Digital Technology: The word “digital” comes from Latin - digitus , finger - and refers to one of the oldest tools for counting! When information is stored, transmitted or forwarded in digital format, it is converted into numbers - at the most basic machine-level as “zeroes and ones”. In the context of this chapter the term represents technology that relies on the use of microprocessors, hence computers and applications that are dependent on computers such as the Internet as well as other devices such as video cameras and mobile devices such as phones and personal-digital assistants (PDAs).
Copyleft: Is a general method for making a program or other work free, and requiring all modified and extended versions of the program to be free as well.
Internet Privileges: Are a set or rules or expectations that an organization enforces for the proper and safe use of computer and Internet resources that it is accountable for. Typically an internet use policy would cover acceptable and unacceptable behaviours and the consequences for unacceptable behaviours.

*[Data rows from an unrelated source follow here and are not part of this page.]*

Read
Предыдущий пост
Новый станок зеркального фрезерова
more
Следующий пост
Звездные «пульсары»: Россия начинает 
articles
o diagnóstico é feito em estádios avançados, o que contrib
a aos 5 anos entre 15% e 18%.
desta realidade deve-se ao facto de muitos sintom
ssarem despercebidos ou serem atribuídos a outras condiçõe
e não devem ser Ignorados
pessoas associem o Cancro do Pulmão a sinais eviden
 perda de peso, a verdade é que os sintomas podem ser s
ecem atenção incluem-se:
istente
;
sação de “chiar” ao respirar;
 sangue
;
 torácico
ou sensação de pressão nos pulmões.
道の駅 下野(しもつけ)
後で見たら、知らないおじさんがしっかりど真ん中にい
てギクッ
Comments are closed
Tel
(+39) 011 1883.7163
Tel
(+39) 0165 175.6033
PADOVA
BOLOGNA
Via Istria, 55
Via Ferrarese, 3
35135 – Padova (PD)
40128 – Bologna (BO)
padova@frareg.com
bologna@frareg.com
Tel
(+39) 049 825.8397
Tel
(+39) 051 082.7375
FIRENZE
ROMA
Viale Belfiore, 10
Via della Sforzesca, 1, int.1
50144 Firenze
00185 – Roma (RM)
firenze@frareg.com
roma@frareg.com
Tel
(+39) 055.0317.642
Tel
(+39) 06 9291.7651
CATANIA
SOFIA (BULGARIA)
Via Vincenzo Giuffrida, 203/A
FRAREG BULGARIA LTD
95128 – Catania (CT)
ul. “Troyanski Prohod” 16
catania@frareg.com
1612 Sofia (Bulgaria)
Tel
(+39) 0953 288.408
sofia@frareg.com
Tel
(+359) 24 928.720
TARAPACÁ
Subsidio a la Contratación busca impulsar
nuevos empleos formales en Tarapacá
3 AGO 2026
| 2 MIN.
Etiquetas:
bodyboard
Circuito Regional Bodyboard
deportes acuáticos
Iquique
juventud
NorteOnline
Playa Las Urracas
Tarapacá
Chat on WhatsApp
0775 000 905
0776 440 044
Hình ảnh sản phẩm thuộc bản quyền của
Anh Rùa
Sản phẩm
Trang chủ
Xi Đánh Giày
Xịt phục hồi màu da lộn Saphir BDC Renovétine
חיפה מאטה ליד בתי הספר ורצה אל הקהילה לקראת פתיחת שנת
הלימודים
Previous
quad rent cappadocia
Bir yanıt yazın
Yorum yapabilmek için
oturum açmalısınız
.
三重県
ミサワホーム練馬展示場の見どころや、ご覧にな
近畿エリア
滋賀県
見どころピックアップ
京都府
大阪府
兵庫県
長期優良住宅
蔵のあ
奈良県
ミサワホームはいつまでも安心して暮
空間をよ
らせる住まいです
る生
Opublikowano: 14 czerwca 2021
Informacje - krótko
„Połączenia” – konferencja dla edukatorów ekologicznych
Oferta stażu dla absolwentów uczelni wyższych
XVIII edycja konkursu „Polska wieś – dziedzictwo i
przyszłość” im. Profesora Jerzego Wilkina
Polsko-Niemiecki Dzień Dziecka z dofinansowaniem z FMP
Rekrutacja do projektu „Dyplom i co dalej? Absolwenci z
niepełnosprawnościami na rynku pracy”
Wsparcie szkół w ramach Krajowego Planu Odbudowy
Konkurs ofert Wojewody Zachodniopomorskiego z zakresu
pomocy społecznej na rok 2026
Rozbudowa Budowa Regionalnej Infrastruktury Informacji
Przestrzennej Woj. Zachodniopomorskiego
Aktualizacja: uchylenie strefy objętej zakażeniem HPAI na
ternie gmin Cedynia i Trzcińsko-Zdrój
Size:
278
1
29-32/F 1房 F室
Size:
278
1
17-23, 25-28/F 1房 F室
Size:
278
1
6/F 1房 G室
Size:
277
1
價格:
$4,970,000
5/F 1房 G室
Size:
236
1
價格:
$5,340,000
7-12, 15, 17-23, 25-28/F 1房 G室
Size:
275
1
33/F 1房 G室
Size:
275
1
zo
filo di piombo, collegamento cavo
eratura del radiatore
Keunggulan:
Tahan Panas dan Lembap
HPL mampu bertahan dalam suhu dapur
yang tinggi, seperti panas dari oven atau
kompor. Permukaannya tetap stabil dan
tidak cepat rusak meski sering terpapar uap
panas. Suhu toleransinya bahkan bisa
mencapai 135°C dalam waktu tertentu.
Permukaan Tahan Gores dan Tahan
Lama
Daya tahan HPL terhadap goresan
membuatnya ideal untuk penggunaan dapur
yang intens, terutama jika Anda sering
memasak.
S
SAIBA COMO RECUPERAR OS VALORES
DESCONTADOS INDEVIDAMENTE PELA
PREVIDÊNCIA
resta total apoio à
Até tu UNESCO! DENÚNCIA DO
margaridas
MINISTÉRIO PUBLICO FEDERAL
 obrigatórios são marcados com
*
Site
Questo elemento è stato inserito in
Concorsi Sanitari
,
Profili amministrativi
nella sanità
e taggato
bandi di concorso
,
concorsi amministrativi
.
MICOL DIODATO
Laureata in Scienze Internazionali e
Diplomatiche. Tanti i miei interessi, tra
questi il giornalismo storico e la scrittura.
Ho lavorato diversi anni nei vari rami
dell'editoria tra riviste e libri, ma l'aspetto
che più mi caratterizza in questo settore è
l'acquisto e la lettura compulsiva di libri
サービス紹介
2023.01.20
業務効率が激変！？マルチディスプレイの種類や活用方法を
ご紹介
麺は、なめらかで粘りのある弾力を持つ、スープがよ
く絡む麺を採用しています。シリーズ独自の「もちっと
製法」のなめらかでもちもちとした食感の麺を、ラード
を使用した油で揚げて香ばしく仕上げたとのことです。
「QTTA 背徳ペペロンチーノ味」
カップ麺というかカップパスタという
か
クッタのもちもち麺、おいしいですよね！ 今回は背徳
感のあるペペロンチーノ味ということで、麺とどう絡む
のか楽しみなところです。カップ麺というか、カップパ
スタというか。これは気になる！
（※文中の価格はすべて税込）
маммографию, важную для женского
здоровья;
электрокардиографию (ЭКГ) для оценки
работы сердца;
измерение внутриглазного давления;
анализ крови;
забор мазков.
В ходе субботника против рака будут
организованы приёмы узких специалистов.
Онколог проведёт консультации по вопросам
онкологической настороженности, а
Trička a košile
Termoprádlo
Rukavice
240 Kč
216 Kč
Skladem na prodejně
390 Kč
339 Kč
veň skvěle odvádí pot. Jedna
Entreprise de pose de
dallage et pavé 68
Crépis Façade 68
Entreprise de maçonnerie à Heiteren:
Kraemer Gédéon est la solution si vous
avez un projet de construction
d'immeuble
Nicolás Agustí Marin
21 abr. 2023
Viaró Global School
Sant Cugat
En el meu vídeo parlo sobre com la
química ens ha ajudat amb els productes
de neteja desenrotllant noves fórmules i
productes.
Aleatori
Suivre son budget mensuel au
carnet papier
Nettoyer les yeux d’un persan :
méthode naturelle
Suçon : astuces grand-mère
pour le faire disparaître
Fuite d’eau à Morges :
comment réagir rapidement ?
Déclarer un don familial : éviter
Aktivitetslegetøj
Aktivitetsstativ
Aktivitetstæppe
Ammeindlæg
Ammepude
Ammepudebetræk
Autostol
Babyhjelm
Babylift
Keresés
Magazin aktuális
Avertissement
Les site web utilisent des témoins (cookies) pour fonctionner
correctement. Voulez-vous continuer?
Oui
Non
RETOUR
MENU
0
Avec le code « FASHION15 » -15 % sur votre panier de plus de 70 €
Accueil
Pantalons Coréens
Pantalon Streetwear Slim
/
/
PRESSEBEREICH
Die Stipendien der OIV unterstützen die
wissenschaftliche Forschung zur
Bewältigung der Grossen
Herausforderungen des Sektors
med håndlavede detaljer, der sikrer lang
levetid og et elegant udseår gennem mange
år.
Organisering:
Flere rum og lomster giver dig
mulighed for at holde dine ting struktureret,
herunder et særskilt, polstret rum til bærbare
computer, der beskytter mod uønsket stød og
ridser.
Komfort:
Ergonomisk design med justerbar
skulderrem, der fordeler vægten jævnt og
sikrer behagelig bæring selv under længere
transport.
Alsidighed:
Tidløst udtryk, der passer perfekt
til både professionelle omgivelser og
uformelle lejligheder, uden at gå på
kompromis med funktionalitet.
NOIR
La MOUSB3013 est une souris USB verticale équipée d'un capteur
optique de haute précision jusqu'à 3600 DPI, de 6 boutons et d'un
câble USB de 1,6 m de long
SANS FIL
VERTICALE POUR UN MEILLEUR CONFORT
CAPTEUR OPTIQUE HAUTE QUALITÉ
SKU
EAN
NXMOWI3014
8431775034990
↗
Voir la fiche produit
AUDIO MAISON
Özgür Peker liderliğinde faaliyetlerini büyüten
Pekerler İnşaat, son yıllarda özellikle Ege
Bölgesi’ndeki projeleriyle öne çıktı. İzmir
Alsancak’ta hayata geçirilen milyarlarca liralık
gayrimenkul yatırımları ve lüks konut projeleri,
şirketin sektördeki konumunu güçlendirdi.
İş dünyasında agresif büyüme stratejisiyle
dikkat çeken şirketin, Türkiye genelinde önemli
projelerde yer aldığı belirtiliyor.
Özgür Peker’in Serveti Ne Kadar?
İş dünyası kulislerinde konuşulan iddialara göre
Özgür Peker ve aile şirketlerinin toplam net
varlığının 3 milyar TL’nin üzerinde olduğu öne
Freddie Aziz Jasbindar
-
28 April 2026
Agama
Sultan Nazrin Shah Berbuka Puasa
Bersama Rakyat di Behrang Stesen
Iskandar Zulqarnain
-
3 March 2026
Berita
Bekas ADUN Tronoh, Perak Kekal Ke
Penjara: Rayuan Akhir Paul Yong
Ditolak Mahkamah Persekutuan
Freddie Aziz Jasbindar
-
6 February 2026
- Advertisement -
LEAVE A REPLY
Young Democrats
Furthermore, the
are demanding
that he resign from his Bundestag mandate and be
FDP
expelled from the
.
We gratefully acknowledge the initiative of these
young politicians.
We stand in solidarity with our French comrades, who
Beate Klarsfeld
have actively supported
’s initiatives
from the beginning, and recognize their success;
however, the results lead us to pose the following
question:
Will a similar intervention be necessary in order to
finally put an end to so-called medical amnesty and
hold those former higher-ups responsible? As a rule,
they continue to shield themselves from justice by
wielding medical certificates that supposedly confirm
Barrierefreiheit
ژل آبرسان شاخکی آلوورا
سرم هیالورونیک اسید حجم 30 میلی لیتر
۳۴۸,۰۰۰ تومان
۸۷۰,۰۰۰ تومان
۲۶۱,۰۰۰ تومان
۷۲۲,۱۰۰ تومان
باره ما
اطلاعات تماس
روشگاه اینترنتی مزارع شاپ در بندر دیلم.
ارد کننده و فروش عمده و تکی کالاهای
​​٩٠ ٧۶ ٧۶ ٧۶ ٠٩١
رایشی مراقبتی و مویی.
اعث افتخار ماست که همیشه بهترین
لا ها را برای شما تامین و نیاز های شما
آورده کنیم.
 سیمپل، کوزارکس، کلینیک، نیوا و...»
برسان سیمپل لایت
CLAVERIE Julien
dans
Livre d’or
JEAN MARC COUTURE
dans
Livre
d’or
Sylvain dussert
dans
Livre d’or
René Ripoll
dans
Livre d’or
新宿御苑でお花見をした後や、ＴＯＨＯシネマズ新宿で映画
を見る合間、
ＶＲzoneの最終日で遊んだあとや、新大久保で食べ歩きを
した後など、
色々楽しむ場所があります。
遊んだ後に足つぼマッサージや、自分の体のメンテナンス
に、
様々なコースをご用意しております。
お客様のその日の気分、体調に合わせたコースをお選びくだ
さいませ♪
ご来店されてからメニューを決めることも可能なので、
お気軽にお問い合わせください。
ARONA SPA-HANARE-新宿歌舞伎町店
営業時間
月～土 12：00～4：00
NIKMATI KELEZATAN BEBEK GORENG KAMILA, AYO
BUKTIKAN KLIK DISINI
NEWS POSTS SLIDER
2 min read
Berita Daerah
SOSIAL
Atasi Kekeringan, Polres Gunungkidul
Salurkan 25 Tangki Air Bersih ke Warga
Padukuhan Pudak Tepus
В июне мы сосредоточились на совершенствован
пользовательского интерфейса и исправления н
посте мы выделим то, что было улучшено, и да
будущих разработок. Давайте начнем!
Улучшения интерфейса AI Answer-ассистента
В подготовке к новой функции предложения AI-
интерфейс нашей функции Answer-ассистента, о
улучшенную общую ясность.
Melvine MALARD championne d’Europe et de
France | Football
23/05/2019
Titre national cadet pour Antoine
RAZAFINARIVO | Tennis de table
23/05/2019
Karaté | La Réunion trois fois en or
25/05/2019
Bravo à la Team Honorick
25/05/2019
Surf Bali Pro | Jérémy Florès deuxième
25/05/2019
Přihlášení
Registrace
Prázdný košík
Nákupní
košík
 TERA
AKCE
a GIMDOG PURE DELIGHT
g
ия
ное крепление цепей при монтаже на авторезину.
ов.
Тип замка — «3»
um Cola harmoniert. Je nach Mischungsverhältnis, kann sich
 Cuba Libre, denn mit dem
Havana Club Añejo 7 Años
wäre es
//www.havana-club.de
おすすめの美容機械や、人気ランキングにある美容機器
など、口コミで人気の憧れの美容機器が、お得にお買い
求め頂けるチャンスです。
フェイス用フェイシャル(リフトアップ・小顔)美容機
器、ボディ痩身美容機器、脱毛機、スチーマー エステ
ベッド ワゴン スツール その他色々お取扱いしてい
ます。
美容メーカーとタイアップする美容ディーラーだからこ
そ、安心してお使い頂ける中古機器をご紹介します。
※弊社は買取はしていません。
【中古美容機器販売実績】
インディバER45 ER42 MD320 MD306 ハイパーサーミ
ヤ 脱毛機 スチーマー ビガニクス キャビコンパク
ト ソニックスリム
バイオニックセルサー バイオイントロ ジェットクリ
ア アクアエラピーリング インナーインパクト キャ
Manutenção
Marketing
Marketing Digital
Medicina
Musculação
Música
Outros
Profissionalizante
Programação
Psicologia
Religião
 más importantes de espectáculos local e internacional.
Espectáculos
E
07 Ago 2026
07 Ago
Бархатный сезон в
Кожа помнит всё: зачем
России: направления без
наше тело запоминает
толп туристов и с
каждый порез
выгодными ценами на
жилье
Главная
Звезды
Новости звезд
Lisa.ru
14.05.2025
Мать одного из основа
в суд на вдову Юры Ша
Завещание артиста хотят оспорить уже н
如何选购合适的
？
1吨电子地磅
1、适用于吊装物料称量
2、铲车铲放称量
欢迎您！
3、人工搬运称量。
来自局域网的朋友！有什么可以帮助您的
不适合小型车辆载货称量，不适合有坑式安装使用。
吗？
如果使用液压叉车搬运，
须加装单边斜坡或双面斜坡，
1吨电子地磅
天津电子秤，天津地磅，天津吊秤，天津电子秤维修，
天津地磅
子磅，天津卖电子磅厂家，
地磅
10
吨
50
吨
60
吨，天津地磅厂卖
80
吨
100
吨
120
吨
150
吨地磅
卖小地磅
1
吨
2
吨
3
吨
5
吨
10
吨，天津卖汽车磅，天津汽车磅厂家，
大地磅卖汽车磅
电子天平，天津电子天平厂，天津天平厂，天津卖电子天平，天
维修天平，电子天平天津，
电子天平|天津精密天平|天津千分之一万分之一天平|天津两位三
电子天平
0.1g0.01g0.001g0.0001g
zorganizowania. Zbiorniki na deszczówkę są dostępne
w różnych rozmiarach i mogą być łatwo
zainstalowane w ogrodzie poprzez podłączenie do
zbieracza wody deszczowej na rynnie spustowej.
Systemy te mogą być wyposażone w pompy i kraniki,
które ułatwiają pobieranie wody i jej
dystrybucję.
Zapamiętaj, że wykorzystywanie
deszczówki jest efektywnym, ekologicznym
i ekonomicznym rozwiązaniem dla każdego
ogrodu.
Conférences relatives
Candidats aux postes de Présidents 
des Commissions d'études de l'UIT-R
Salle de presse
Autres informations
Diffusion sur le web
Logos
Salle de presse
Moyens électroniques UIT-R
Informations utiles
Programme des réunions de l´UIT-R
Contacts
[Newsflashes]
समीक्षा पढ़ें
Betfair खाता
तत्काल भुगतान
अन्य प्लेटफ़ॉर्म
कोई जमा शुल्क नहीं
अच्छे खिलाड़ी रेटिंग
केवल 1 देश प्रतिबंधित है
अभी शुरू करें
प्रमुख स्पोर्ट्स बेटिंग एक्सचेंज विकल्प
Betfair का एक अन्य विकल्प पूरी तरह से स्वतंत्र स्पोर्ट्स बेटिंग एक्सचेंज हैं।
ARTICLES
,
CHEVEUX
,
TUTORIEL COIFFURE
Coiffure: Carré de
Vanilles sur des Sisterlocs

FOSS/FLOSS: FOSS is an acronym standing for Free and Open Source Software and as its component names suggest the software can be used for any purpose, redistributed or its source code modified. In the English language the term “Free” has many different connotations so many programmers, users and advocates of FOSS have termed the term FLOSS-Free/Libre Open Source Software-to refer to the “open” nature of the source code, which can be legally modified and distributed. FOSS or FLOSS should not be confused with “free software” as the products produced using FOSS/FLOSS source code can be offered either at no cost or a charge may apply.
Education: Education encompasses teaching and learning specific knowledge, skills, and also something less tangible: the imparting of ‘learning how to learn” or “the concept of life long learning” which is based on knowledge, sound judgement and wisdom. Education has as one of its fundamental goals the imparting of culture from generation to generation in addition to the skills and knowledge required to operate in society.
Intellectual Property (IP): Is the general name given to the laws covering patents, trade marks, copyright, designs, circuit layouts, and plant breeder’s rights. Intellectual property laws protect the property rights in creative and inventive endeavours and give creators and inventors certain exclusive economic rights, generally for a limited time, to deal with their creative works or inventions.